In large organizations, penetration testing, another term often used — some claim wrongly — for ethical hacking, is done regularly. The idea is to stay one step ahead of “black hat” hackers who are constantly attempting to break into networks and systems. Whether they do it for the sense of adventure – so-called “gray hat” hackers – or to steal or destroy data or hold it hostage in exchange for ransom, these hackers are committing a crime.
Catching them is not easy. Many intrusions come from overseas; some are state-sponsored. Even when they are domestic, hackers are usually skilled enough to cover their tracks well enough to go unapprehended. The best may even go undetected until the damage is done.

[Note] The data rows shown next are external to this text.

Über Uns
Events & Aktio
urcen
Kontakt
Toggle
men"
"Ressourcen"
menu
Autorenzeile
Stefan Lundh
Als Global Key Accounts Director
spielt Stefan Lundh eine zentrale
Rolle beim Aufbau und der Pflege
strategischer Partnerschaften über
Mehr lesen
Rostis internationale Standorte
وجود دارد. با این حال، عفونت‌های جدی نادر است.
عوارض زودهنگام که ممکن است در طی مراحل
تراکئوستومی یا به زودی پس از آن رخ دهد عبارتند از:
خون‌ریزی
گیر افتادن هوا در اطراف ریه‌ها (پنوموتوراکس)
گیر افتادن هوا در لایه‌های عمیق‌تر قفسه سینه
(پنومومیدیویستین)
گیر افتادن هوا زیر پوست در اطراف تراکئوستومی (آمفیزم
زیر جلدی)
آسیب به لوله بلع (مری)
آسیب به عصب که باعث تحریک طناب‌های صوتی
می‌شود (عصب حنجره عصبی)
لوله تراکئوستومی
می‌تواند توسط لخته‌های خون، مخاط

That’s why the work of ethical hackers is so important, prevention being the best cure.
Increasingly, organizations are hiring or contracting security professionals with one of the two most common certifications in penetration testing. Both require candidates to take an extensive exam.

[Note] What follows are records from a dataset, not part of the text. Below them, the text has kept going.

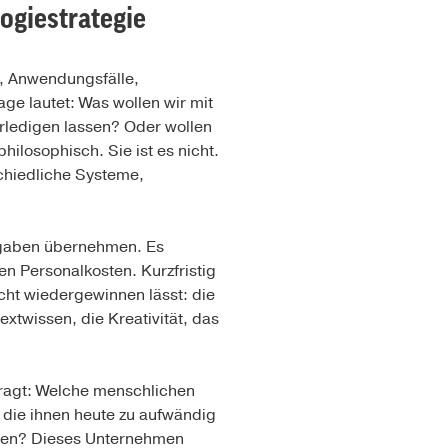
ogiestrategie
n, Anwendungsfälle,
ge lautet: Was wollen wir mit
erledigen lassen? Oder wollen
hilosophisch. Sie ist es nicht.
schiedliche Systeme,
ufgaben übernehmen. Es
en Personalkosten. Kurzfristig
icht wiedergewinnen lässt: die
twissen, die Kreativität, das
fragt: Welche menschlichen
 die ihnen heute zu aufwändig
eren? Dieses Unternehmen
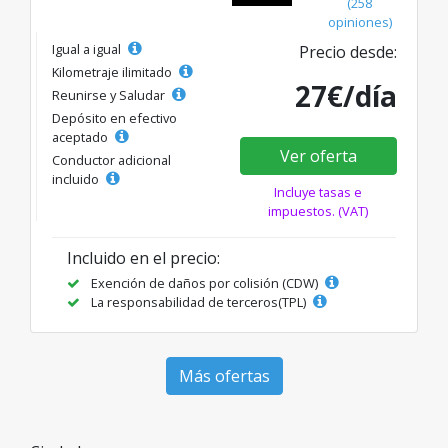
(258
opiniones)
Igual a igual
Precio desde:
Kilometraje ilimitado
27€/día
Reunirse y Saludar
Depósito en efectivo
aceptado
Ver oferta
Conductor adicional
incluido
Incluye tasas e
impuestos. (VAT)
Incluido en el precio:
Exención de daños por colisión (CDW)
La responsabilidad de terceros(TPL)
Más ofertas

CompTIA, the computer trade organization, offers a nearly three-hour long test with up to 85 questions. The CompTIA PenTest+ is a combination of multiple choice and performance questions based around simulations.
The Certified Ethical Hacker test of the EC-Council is 4 hours long and all multiple-choice. Unlike the CompTIA test, the certifying organization, EC-Council, requires candidates to first take the organization’s training program or provide proof of two years of work experience in information security.
Both organizations require holders to earn continuing education credits over a three-year period in order to retain their certification.
The two organizations compete fiercely for candidates, with each claiming their certification is better and more thorough.
EC-Council even argues that penetration testing is not the same as ethical hacking, arguing that “in many organizations ethical hackers are not even involved in penetration testing teams or processes.”
Which is best? As with most certifications in IT, both sides have their proponents. For a relatively even-handed approach, here’s a link to a Medium article discussing both. Spoiler alert: It gives the nod to the CEH certification largely because it’s been around longer and is accepted as a DoD 8570 Baseline Certification.
From an employer’s perspective, both certifications mean the candidate has been tested by a credible outside organization and found to be capable of providing that dose of prevention so critical to today’s cybersecurity.